[Page images and extracted text]
☆ ☆ ☆ ☆ ☆ ☆ ☆

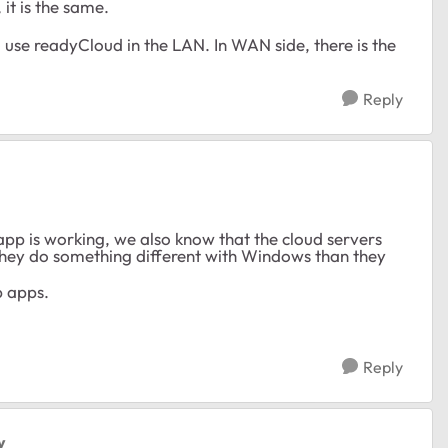
it is the same.
o use readyCloud in the LAN. In WAN side, there is the
Reply
app is working, we also know that the cloud servers
t they do something different with Windows than they
p apps.
Reply
y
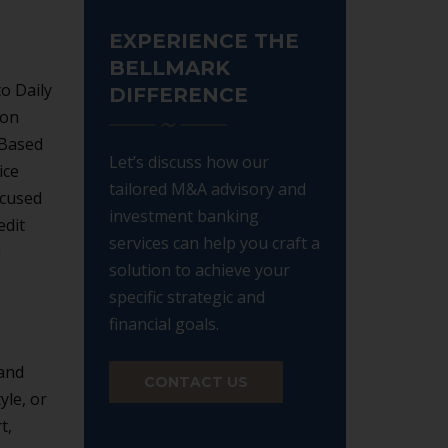
EXPERIENCE THE
BELLMARK
to Daily
DIFFERENCE
ion
 Based
Let’s discuss how our
ice
tailored M&A advisory and
ocused
investment banking
edit
services can help you craft a
d
solution to achieve your
specific strategic and
financial goals.
 and
CONTACT US
yle, or
t,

☆ ☆ ☆ ☆ ☆ ☆ ☆

## Directions for this task
Restate the entries above word for word, keeping pictures out of the copy.

## Answer to the problem
it is the same.
o use readyCloud in the LAN. In WAN side, there is the
Reply
app is working, we also know that the cloud servers
t they do something different with Windows than they
p apps.
Reply
y
EXPERIENCE THE
BELLMARK
to Daily
DIFFERENCE
ion
 Based
Let’s discuss how our
ice
tailored M&A advisory and
ocused
investment banking
edit
services can help you craft a
d
solution to achieve your
specific strategic and
financial goals.
 and
CONTACT US
yle, or
t,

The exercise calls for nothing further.